• WORK REQUEST:
In the data that follows, count each line holding the string "tiêu"; answer with the number only.

□ □ □

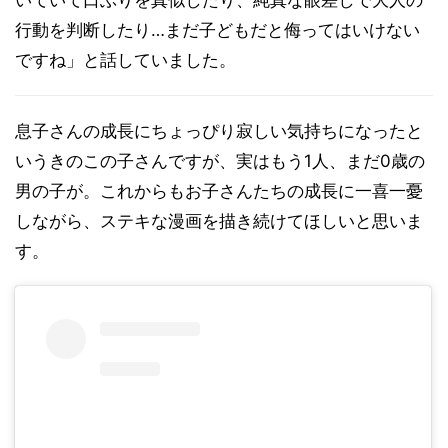
いていて口ぶりを真似したり、純真な眼差しで大人の
行動を判断したり…まだ子どもだと侮ってはいけない
ですね」と話していました。
息子さんの成長にちょっぴり寂しい気持ちになったと
いうきのこの子さんですが、実はもう1人、まだ0歳の
男の子が。これからもお子さんたちの成長に一喜一憂
しながら、ステキな漫画を描き続けてほしいと思いま
す。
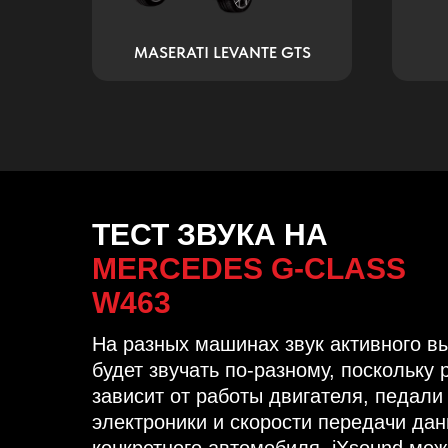
RBO
MASERATI LEVANTE GTS
ТЕСТ ЗВУКА НА
MERCEDES G-CLASS
W463
На разных машинах звук активного в
будет звучать по-разному, поскольку 
зависит от работы двигателя, педали 
электроники и скорости передачи да
конкретного автомобиля. iXsound мо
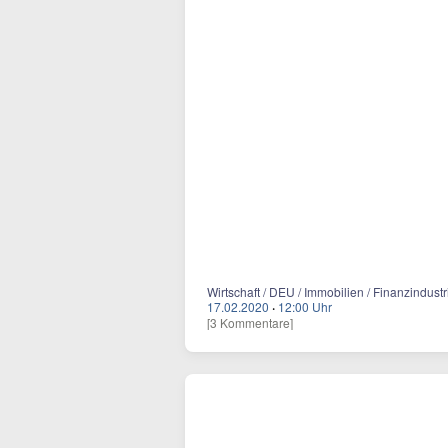
Wirtschaft / DEU / Immobilien / Finanzindustr
17.02.2020
·
12:00 Uhr
[3 Kommentare]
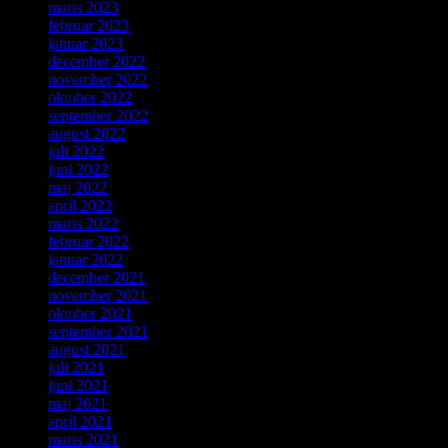
marts 2023
februar 2023
januar 2023
december 2022
november 2022
oktober 2022
september 2022
august 2022
juli 2022
juni 2022
maj 2022
april 2022
marts 2022
februar 2022
januar 2022
december 2021
november 2021
oktober 2021
september 2021
august 2021
juli 2021
juni 2021
maj 2021
april 2021
marts 2021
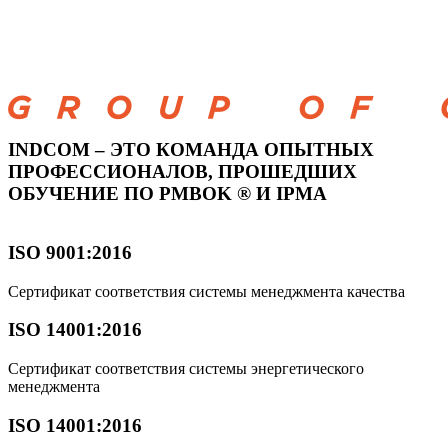
INDCOM – ЭТО КОМАНДА ОПЫТНЫХ
ПРОФЕССИОНАЛОВ, ПРОШЕДШИХ
ОБУЧЕНИЕ ПО PMBOK ® И IPMA
ISO 9001:2016​
Сертификат соответствия системы менеджмента качества​
ISO 14001:2016​
Сертификат соответствия системы ​ энергетического
менеджмента​
ISO 14001:2016​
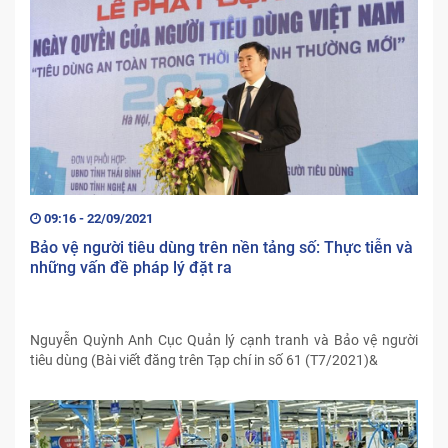
09:16 - 22/09/2021
Bảo vệ người tiêu dùng trên nền tảng số: Thực tiễn và
những vấn đề pháp lý đặt ra
Nguyễn Quỳnh Anh Cục Quản lý cạnh tranh và Bảo vệ người
tiêu dùng (Bài viết đăng trên Tạp chí in số 61 (T7/2021)&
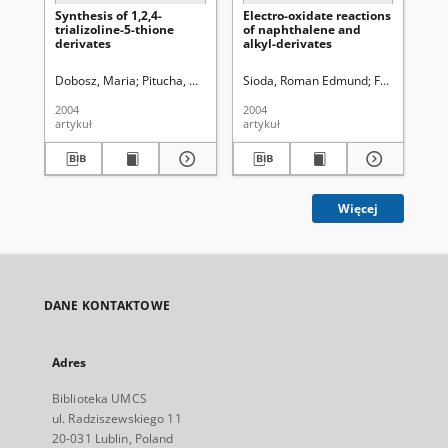
Synthesis of 1,2,4-
Electro-oxidate reactions
Sy
trializoline-5-thione
of naphthalene and
der
derivates
alkyl-derivates
me
yl
1,2
Dobosz, Maria
Pitucha, Monika
Wujec, Monika
Sioda, Roman Edmund
Frankowska,
Pit
2004
2004
200
artykuł
artykuł
art
Więcej
DANE KONTAKTOWE
Adres
Biblioteka UMCS
ul. Radziszewskiego 11
20-031 Lublin, Poland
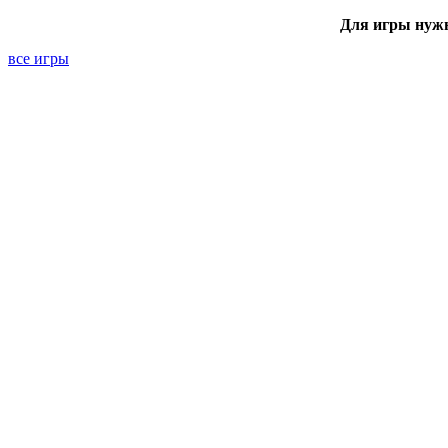
Для игры нуж
все игры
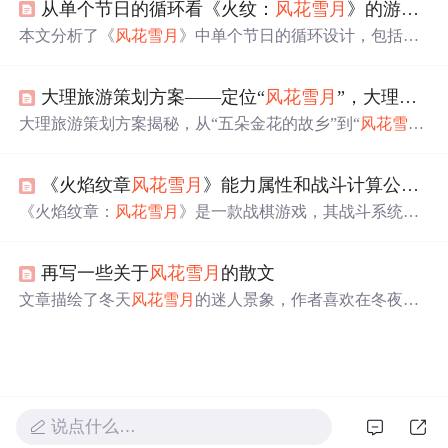
从单个节日的循环看《火纹：
风花雪月
》的游戏节奏把控
本文分析了《
风花雪月
》中单个节日的循环设计，包括工
作日的授课、周末的各种活动，以及如何通过这些循环引
导玩家提升角色实力，完成每月挑战。游戏通过丰富的剧
大理旅游策划方案——定位“
风花雪月
”，大理游客翻倍！
情和系统设计，构建了良好的玩家体验，同时保持了剧情
和玩法的紧密联系。
大理旅游策划方案揭秘，从“五朵金花的故乡”到“
风花雪月
，自在大理”的转型，熊大寻旅游策划公司如何助力大理旅
游翻倍，打造中国首个艺术家创作基地。
《火焰纹章
风花雪月
》能力属性和战斗计算公式研究
《火焰纹章：
风花雪月
》是一款战棋游戏，其战斗系统简
单易懂，涉及角色的10个能力属性、所持武器和魔法的属
性、以及地形对战斗的影响。角色的能力随着等级提升，
再写一些关于
风花雪月
的散文
包括HP、移动、力量、魔力、技巧、速度、幸运、防守、
魔防和魅力。战斗中，物理和魔法攻击受相应属性影响，
文章描绘了冬天
风花雪月
的迷人景象，作者喜欢在冬夜漫
命中、必杀、攻速和回避则根据多种因素计算。新增的骑
步，欣赏这种美景，带来心情的舒畅和对生活的深刻感
士团系统为战斗提供了多样化的策略选择，魅力属性影响
悟。提倡人们应多感受生活中的美好事物。,
计策的命中。游戏取消了传统的武器互克系统，引入更多
样化的武器类型和自由的养成系统，增加了游戏的战略深
度。
说点什么…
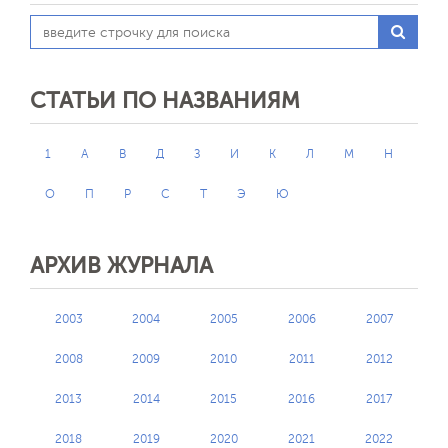
СТАТЬИ ПО НАЗВАНИЯМ
1
А
В
Д
З
И
К
Л
М
Н
О
П
Р
С
Т
Э
Ю
АРХИВ ЖУРНАЛА
2003
2004
2005
2006
2007
2008
2009
2010
2011
2012
2013
2014
2015
2016
2017
2018
2019
2020
2021
2022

□ □ □

• REPLY TO THE TASK:
2